Su Domani prosegue il Blog mafie, da un’idea di Attilio Bolzoni. Potete seguirlo su questa pagina. Ogni mese un macro-tema, approfondito con un nuovo contenuto al giorno in collaborazione con l’associazione Cosa vostra. Questa serie è dedicata all’omicidio del giornalista Giuseppe Fava, direttore de “I Siciliani”, ucciso con cinque colpi di pistola il 5 gennaio del 1984 a Catania. Nel 2003 la Cassazione condanna il boss Nitto Santapaola all’ergastolo perché ritenuto il mandante dell’omicidio.
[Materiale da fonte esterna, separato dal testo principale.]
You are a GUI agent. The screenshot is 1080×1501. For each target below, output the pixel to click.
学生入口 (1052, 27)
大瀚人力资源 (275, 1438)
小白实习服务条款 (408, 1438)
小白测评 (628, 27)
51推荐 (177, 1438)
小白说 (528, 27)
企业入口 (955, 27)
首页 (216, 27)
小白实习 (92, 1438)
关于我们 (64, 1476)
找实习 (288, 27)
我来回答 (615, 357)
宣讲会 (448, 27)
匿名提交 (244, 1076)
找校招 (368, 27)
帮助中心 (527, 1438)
Mentre Aldo Ercolano e Maurizio Avola (reo confesso) sono stati condannati come i killer dell’omicidio.

Per quanto riguarda il profilo della attendibilità intrinseca della propalazione di Avola osserva, innanzi tutto, la Corte che l’autonomia del dictum di Avola rispetto alle dichiarazioni degli altri collaboranti non può essere minimamente posta in discussione, poiché egli, pur conoscendo espressamente la dichiarazione di Grancagnolo fatta al pm il 20.3.1993 riportata in seno alla ordinanza di custodia cautelare notificatagli in carcere il 17.12.1993 per il reato associativo e peraltro integralmente depositata presso il Tribunale della Libertà di Catania adito da Avola in sede di riesame della misura restrittiva, ha fatto un racconto che, per la gran parte, è assolutamente originale, mentre con riferimento al segmento fattuale rappresentato da Grancagnolo (e cioè l’incontro al Motel Agip e la partenza dei killers) Avola si è posto in un contrasto dirompente con quanto era stato riferito da Grancagnolo, ribadito vibratamente in sede di confronto effettuato il 7.12.1994 a Torino con toni financo irridenti nei confronti di Grancagnolo per come si vedrà dettagliatamente in seguito.
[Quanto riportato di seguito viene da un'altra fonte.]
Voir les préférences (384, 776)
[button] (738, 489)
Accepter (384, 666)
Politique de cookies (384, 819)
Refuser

Non c’è alcun dubbio che, se Avola avesse voluto adeguarsi al dictum di Grancagnolo, avrebbe cercato di coniugare il suo racconto con quello di Grancagnolo, anziché sconfessarlo apertamente ed in maniera assolutamente insanabile, finendo per infliggere (anche per via della esclusione della partecipazione di Cortese) una vera e propria picconata all’impianto accusatorio in quello che è l’omicidio più eclatante ricollegato alla famiglia catanese di cosa nostra.
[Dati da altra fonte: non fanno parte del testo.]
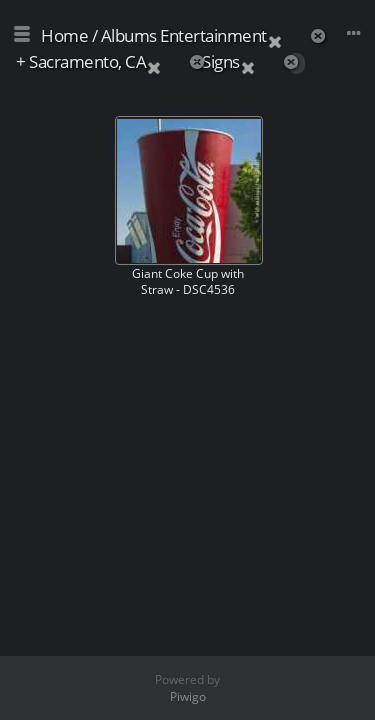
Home (64, 35)
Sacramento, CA (87, 61)
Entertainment (213, 35)
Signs (221, 61)
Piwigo (188, 696)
E trattasi di rilievo che è bene memorizzare allorché si discetta della credibilità soggettiva del collaborante Avola, per sgombrare il campo dalla insinuazione, costantemente ribadita dalle difese, per cui egli non avrebbe fatto altro che adeguarsi alle dichiarazioni degli altri collaboranti e secondare le tesi accusatorie.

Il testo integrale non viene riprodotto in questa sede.